GLR Update: Australia Tackles Disclosure of Genetic Information without Consent

ClipboardLast fall, the Genomics Law Report reviewed new medical confidentiality guidance from the U.K. General Medical Council (GMC) and wondered whether the “public interest” was a sufficient justification for the disclosure of patients’ genetic information without their consent.

Since that time, Australia’s National Health and Medical Research Council (NHMRC) has tackled the same issue, publishing new privacy guidelines for health practitioners on the disclosure of genetic information (pdf).

In each case, the basic thrust of the guidance for medical practitioners is the same – there are certain circumstances where a patient’s genetic information may be disclosed against his or her wishes. However, the guidance from the GMC and the NHMRC does differ in several important respects.
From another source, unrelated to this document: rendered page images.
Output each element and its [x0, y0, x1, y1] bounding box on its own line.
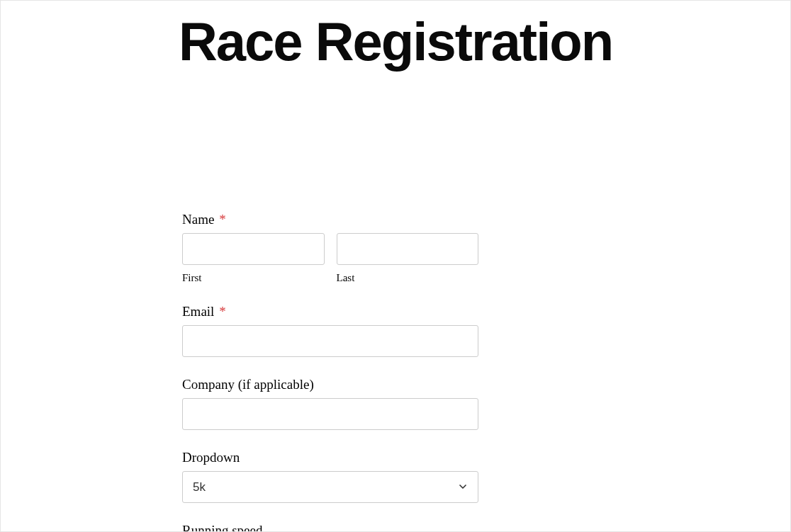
first-name-column: First [182, 233, 325, 284]
distance-select[interactable]: 5k [182, 471, 478, 503]
email-label: Email * [182, 304, 478, 319]
running-speed-field-group: Running speed [182, 523, 478, 532]
dropdown-field-group: Dropdown 5k [182, 450, 478, 503]
name-inputs-row: First Last [182, 233, 478, 284]
email-field-group: Email * [182, 304, 478, 357]
company-label: Company (if applicable) [182, 377, 478, 392]
company-field-group: Company (if applicable) [182, 377, 478, 430]
name-label-text: Name [182, 212, 214, 227]
last-name-column: Last [337, 233, 479, 284]
last-name-input[interactable] [337, 233, 479, 265]
first-name-sublabel: First [182, 272, 325, 284]
required-indicator: * [219, 304, 226, 319]
first-name-input[interactable] [182, 233, 325, 265]
last-name-sublabel: Last [337, 272, 479, 284]
dropdown-select-wrap: 5k [182, 471, 478, 503]
company-input[interactable] [182, 398, 478, 430]
required-indicator: * [219, 212, 226, 227]
page-container: Race Registration Name * First Last Emai… [1, 1, 790, 532]
registration-form: Name * First Last Email * Co [182, 212, 478, 532]
name-field-group: Name * First Last [182, 212, 478, 284]
email-label-text: Email [182, 304, 214, 319]
page-title: Race Registration [1, 13, 790, 70]
dropdown-label: Dropdown [182, 450, 478, 465]
email-input[interactable] [182, 325, 478, 357]
name-label: Name * [182, 212, 478, 227]
running-speed-label: Running speed [182, 523, 478, 532]
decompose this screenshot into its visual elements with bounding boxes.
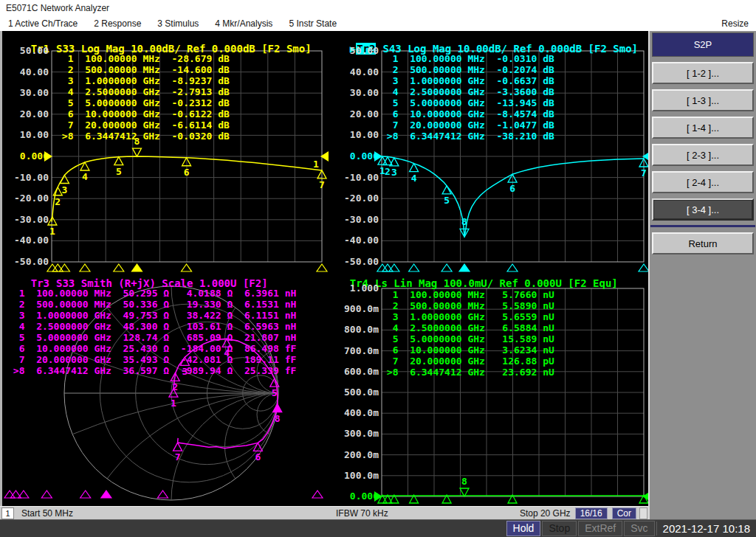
marker-number-label: 7 <box>641 167 647 179</box>
channel-number: 1 <box>1 507 14 519</box>
marker-table-row: 3 1.0000000 GHz -0.6637 dB <box>381 75 554 86</box>
extref-indicator: ExtRef <box>578 521 622 536</box>
marker-table-row: 2 500.00000 MHz 5.5890 nU <box>381 300 554 311</box>
trace4-header: Tr4Ls Lin Mag 100.0mU/ Ref 0.000U [F2 Eq… <box>325 266 618 279</box>
tr1-y-axis-tick: 40.00 <box>9 66 49 77</box>
marker-table-row: >8 6.3447412 GHz 23.692 nU <box>381 367 554 378</box>
softkey-separator <box>650 225 755 227</box>
window-title: E5071C Network Analyzer <box>6 3 109 13</box>
softkey-sidebar: S2P [ 1-2 ]...[ 1-3 ]...[ 1-4 ]...[ 2-3 … <box>648 31 756 519</box>
marker-table-row: 1 100.00000 MHz -28.679 dB <box>56 53 230 64</box>
tr4-y-axis-tick: 1.000 <box>339 283 379 294</box>
softkey-button-2-3[interactable]: [ 2-3 ]... <box>652 144 754 166</box>
softkey-button-1-3[interactable]: [ 1-3 ]... <box>652 89 754 111</box>
marker-number-label: 8 <box>275 413 281 424</box>
marker-table-row: 5 5.0000000 GHz -13.945 dB <box>381 97 554 108</box>
marker-table-row: 2 500.00000 MHz -0.2074 dB <box>381 64 554 75</box>
softkey-button-2-4[interactable]: [ 2-4 ]... <box>652 171 754 193</box>
tr2-y-axis-tick: -10.00 <box>339 172 379 183</box>
trace4-marker-table: 1 100.00000 MHz 5.7660 nU 2 500.00000 MH… <box>381 289 554 378</box>
marker-table-row: 4 2.5000000 GHz -2.7913 dB <box>56 86 230 97</box>
tr2-y-axis-tick: 20.00 <box>339 108 379 119</box>
marker-table-row: 7 20.000000 GHz 126.88 pU <box>381 356 554 367</box>
resize-button[interactable]: Resize <box>713 18 756 29</box>
marker-number-label: 3 <box>391 167 397 178</box>
menu-bar: 1 Active Ch/Trace2 Response3 Stimulus4 M… <box>0 16 756 31</box>
menu-items: 1 Active Ch/Trace2 Response3 Stimulus4 M… <box>0 18 345 29</box>
marker-number-label: 2 <box>55 196 61 207</box>
trace4-params: Ls Lin Mag 100.0mU/ Ref 0.000U [F2 Equ] <box>375 277 618 289</box>
tr4-y-axis-tick: 0.000 <box>339 491 379 502</box>
tr2-y-axis-tick: 30.00 <box>339 87 379 98</box>
marker-number-label: 5 <box>444 195 450 206</box>
tr1-y-axis-tick: -20.00 <box>9 193 49 204</box>
marker-number-label: 1 <box>171 398 176 409</box>
start-frequency: Start 50 MHz <box>21 508 73 519</box>
marker-table-row: 1 100.00000 MHz -0.0310 dB <box>381 53 554 64</box>
tr1-marker-3-symbol <box>60 176 69 184</box>
marker-table-row: 4 2.5000000 GHz -3.3600 dB <box>381 86 554 97</box>
sweep-stop-indicator: Stop <box>542 521 577 536</box>
softkey-button-1-2[interactable]: [ 1-2 ]... <box>652 62 754 84</box>
tr4-y-axis-tick: 300.0m <box>339 428 379 439</box>
ifbw-readout: IFBW 70 kHz <box>336 508 388 519</box>
instrument-screen: 12345678112345678812345678 Tr1S33 Log Ma… <box>0 31 648 506</box>
marker-table-row: 1 100.00000 MHz 50.295 Ω 4.0188 Ω 6.3961… <box>7 288 296 299</box>
marker-table-row: 5 5.0000000 GHz -0.2312 dB <box>56 97 230 108</box>
tr4-y-axis-tick: 200.0m <box>339 449 379 460</box>
tr1-marker-8-symbol <box>132 148 141 156</box>
softkey-button-3-4[interactable]: [ 3-4 ]... <box>652 198 754 221</box>
marker-number-label: 7 <box>319 179 325 190</box>
softkey-button-1-4[interactable]: [ 1-4 ]... <box>652 117 754 139</box>
correction-badge: Cor <box>612 507 636 519</box>
tr1-y-axis-tick: -50.00 <box>9 256 49 267</box>
tr4-y-axis-tick: 100.0m <box>339 470 379 481</box>
marker-table-row: 6 10.000000 GHz 3.6234 nU <box>381 344 554 356</box>
trace3-header: Tr3S33 Smith (R+jX) Scale 1.000U [F2] <box>6 266 268 279</box>
marker-number-label: 1 <box>313 159 319 170</box>
tr4-y-axis-tick: 900.0m <box>339 303 379 314</box>
tr1-y-axis-tick: 0.000 <box>9 150 49 162</box>
menu-item-2[interactable]: 2 Response <box>86 18 149 29</box>
tr1-y-axis-tick: 10.00 <box>9 129 49 140</box>
trace2-header: ▶Tr2S43 Log Mag 10.00dB/ Ref 0.000dB [F2… <box>325 31 638 44</box>
menu-item-4[interactable]: 4 Mkr/Analysis <box>207 18 281 29</box>
statusbar-corner-box <box>639 507 647 519</box>
marker-table-row: 6 10.000000 GHz 25.430 Ω -184.00 Ω 86.49… <box>7 343 296 354</box>
tr3-marker-7-symbol <box>173 443 182 451</box>
marker-number-label: 8 <box>461 476 467 487</box>
stop-frequency: Stop 20 GHz <box>520 508 571 519</box>
tr2-y-axis-tick: -40.00 <box>339 235 379 246</box>
marker-table-row: 2 500.00000 MHz 50.336 Ω 19.330 Ω 6.1531… <box>7 299 296 310</box>
return-button[interactable]: Return <box>652 232 754 254</box>
tr3-stimulus-marker <box>312 491 323 498</box>
marker-number-label: 8 <box>461 216 467 227</box>
tr2-y-axis-tick: 50.00 <box>339 45 379 56</box>
marker-table-row: 1 100.00000 MHz 5.7660 nU <box>381 289 554 300</box>
tr3-stimulus-marker <box>41 491 52 498</box>
tr2-y-axis-tick: 40.00 <box>339 66 379 77</box>
marker-number-label: 1 <box>49 226 55 237</box>
marker-table-row: 7 20.000000 GHz -6.6114 dB <box>56 119 230 131</box>
menu-item-5[interactable]: 5 Instr State <box>281 18 345 29</box>
softkey-buttons: [ 1-2 ]...[ 1-3 ]...[ 1-4 ]...[ 2-3 ]...… <box>650 62 756 221</box>
marker-number-label: 6 <box>509 183 515 194</box>
marker-table-row: 4 2.5000000 GHz 48.300 Ω 103.61 Ω 6.5963… <box>7 321 296 332</box>
tr3-stimulus-marker <box>157 491 168 498</box>
marker-number-label: 5 <box>116 166 122 177</box>
marker-table-row: 3 1.0000000 GHz -8.9237 dB <box>56 75 230 86</box>
marker-table-row: 7 20.000000 GHz -1.0477 dB <box>381 119 554 131</box>
marker-table-row: 6 10.000000 GHz -8.4574 dB <box>381 108 554 119</box>
channel-status-bar: 1 Start 50 MHz IFBW 70 kHz Stop 20 GHz 1… <box>0 506 648 519</box>
service-indicator: Svc <box>624 521 654 536</box>
datetime-readout: 2021-12-17 10:18 <box>656 522 755 536</box>
tr2-stimulus-marker <box>639 264 648 271</box>
marker-table-row: >8 6.3447412 GHz -0.0320 dB <box>56 131 230 142</box>
system-status-bar: Hold Stop ExtRef Svc 2021-12-17 10:18 <box>0 519 756 537</box>
tr2-y-axis-tick: 0.000 <box>339 150 379 162</box>
trigger-hold-indicator: Hold <box>506 521 541 536</box>
trace3-marker-table: 1 100.00000 MHz 50.295 Ω 4.0188 Ω 6.3961… <box>7 288 296 376</box>
menu-item-3[interactable]: 3 Stimulus <box>149 18 207 29</box>
sweep-points-badge: 16/16 <box>575 507 608 519</box>
menu-item-1[interactable]: 1 Active Ch/Trace <box>0 18 86 29</box>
First, while the GMC’s guidance applies to all doctors in the United Kingdom, the NHMRC’s guidance is restricted to Australian doctors in private practice. The NHMRC’s guidance also restricts its applicability to the disclosure of genetic information to living genetic relatives for medical purposes. Disclosures relating to unborn children (e.g., information related to embryos or carrier status), to legal but non-genetic relatives (e.g., adopted children or spouses) or for genetic research are all outside of the scope of the NHMRC’s guidelines. The GMC’s guidelines, on the other hand, contain no such specific limitations, referring only to the practitioner’s responsibility to balance the patient’s interests against those of others, and to disclose genetic or other information when justified in the public interest.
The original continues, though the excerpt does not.